The Story: The COP29 summit, the world’s latest attempt to address climate change, is around the corner and this time it is happening in Azerbaijan in the South Caucasus.Around 50,000 people are expected to travel to the capital, Baku, for the event next month . Considering that 95% of Azerbaijan’s export revenues come from oil and gas, this might strike you as ironic. And the Azeri government seems set on greenwashing its international image in the run-up to the climate conference, by the simple method of censoring and throwing in jail journalists who dare to investigate climate corruption and environmental crime in their country.
Case in point: In June last year, residents in western Azerbaijan began demonstrating against a proposed new reservoir to store toxic waste from a British-owned goldmine near the village of Söyüdlü. The Azeri regime accused first the West, and then Russia, of organizing the protest. The mine, operated by a UK company called Anglo-Asian Mining, uses cyanide to separate gold from the bedrock, and then dumps the toxic sludge — which locals say is leaching into their soil and rivers. Residents in the area have been complaining of respiratory illnesses from the fumes and say lung cancer rates have increased, too.
Journalists from one of Azerbaijan’s few independent news outlets, Abzas Media, came to investigate, and began publishing stories about the mine and the environmental damage it was inflicting on the local community. Then, in late 2023 — as COP28 in Dubai was getting underway — the Azeri authorities arrested the outlet’s founder Ulvi Hasanli, followed by four of its reporters.
Context: Last week, Leyla Mustafayeva, the acting editor-in-chief of Abszas Media – who now lives in exile – spoke at a Climate Disinformation Summit in Copenhagen,’ run by the European Journalism Centre. I joined a disturbed, rapt audience as she described how her colleagues were languishing in pre-trial detention, while their relatives were threatened and their bank accounts frozen. The village itself has been cordoned off by police,with no outsiders,bar state-approved journalists, allowed to enter and talk to residents.

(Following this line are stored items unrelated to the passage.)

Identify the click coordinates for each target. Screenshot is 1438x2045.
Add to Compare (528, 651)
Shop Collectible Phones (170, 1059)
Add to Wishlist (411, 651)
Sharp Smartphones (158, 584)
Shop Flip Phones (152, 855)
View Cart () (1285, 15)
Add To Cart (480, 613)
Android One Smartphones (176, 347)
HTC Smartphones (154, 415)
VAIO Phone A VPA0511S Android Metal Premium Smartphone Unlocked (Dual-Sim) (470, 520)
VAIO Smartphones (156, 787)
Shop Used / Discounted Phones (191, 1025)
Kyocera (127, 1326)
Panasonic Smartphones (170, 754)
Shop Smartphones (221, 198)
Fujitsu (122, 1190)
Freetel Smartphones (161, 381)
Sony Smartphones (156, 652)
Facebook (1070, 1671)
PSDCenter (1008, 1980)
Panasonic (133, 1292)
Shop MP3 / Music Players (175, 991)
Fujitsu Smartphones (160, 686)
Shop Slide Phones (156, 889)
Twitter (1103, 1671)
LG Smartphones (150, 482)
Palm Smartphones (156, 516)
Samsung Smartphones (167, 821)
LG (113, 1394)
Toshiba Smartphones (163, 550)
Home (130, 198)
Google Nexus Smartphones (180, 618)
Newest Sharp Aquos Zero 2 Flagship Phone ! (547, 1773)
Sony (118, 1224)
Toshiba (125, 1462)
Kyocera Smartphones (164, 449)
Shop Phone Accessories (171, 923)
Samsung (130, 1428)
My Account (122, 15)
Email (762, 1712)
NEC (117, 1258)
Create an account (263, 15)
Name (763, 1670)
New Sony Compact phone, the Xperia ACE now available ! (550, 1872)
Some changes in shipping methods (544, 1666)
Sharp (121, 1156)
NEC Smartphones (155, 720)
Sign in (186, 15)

Mustafayeva told the Copenhagen summit how “COP29 helps Azerbaijan’s government greenwash their fossil fuel exports” while protecting Western corporations. We’ll be watching closely to see how Azerbaijan continues to scrub its image in the run-up to COP.
Connecting the Dots: If you think this story sounds far away from you, the gold mined in this place could well be in your iPhone, your laptop, or that Tesla you bought to help the planet.
What to do about it all? Stay informed. That’s the least you can do. Mainstream media no longer have bureaux or correspondents in the South Caucasus, and local journalists are under enormous pressure from the authorities. Working with exiled Azeri journalists, the French nonprofit Forbidden Stories is trying to fill the gap, gathering 40 reporters to continue investigating the impact of gold mining in Azerbaijan and keep the story alive.
What to Watch For: nearly 200 countries are due to discuss a new plan to provide financial assistance to developing countries suffering the effects of climate change. But it’s not clear whether the United States, the world’s largest economy, will back the plan, with the summit taking place five days after the American presidential election.. As a result, many leading financial institutions are not bothering to send representatives, according to the FT, because, as one finance executive put it “You only go to the party if everyone is going.”